I feel like we are now really into the meat of the problem in the marriage!

Your statements regarding your lack of ability to trust men really strikes a chord with me.

I need you to take a very strong look at the logic here. And with this, I need you to move away from ALL REFERENCES to FEELING.

FEELING cannot enter into this for now.

Trust should be based on reliable evidence. Not on how you "feel". For example, I might see a man in a store dressed in a motorcycle-riding outfit and "feel" like I cannot trust him at all, right? I base that "feeling" only on my stereotypes, what I have created in my head, and NOTHING else. Past experiences, stuff I have heard or seen, things I only BELIEVE about guys on motorcycles - and NOTHING about THIS MAN at all.

Is that fair?

Turns out this man I'm looking at is the head of a Christian motorcycle group who is the Baptist preacher for 30 years at the local church who is just picking up some water for his handicapped son-in-law, who he is taking for a ride in the sidecar today.

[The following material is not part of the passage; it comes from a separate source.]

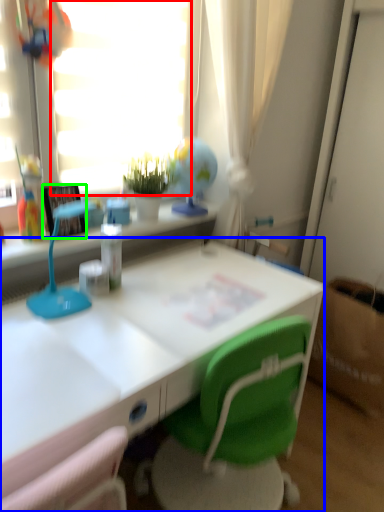 Question: Estimate the real-world distances between objects in this image. Which object is closer to window screen (highlighted by a red box), desk (highlighted by a blue box) or picture frame (highlighted by a green box)?

Choices:
 (A) desk
 (B) picture frame

Answer: (B) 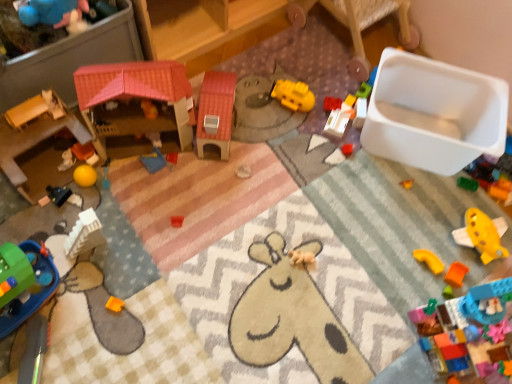 What are the coordinates of `vacant area located to the right-hand side of yellow matte plastic arch at lower right, which appears as the twelfth toy when viewed from the left` in the screenshot? It's located at (459, 258).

Gee. My "feeling" was reallllllyyyyy wwrrrroooonnnggg. I even knew this guy personally, trusted him, and the only thing I distrusted was the fact that all I really saw of him today was that jacket and outfit he was wearing. I never even looked at his face.


My point is that you need to self-evaluate much more closely on your trust in men. Regardless of what any individual man may have done to you in the past, this does not paint all of them - or your husband - with the same broad brush. Furthermore, even though your husband has likely done things in the past that have bothered or annoyed you, your basic sense of trust should not be completely broken. *Unless there has been a previous affair?*

*If you are talking about a previous affair in your marriage when it comes to why you do not trust your husband, then there are other things you need to disclose here, or we are not going to be assisting you in the right direction.


Barring that, I would also say that you need to look at your ability to "let go" of some issues, and look at forgiving and yoru ability to do that, too. I say this because your husband has specifically asked you to let things go, and you say you worry things over and over.

I wonder about whether or not this issue is an area that you would need to address in the marriage, as I do see this tendency here - and despite several attempts at concrete methods of advice, you seem to either pass over them or cast them off/ignore them entirely.

I can see this as a frustrating issue for your husband - leading him to view it as "negativity", in the sense that instead of focusing on the solutions to problems you tend to focus on the problem, talking about the problem, worrying about the problem, crying about the problem, talking about how you feel about the problem, why you have the problem, who caused the problem, the past issues with the problem, various reasons the problem is complex.......and so on.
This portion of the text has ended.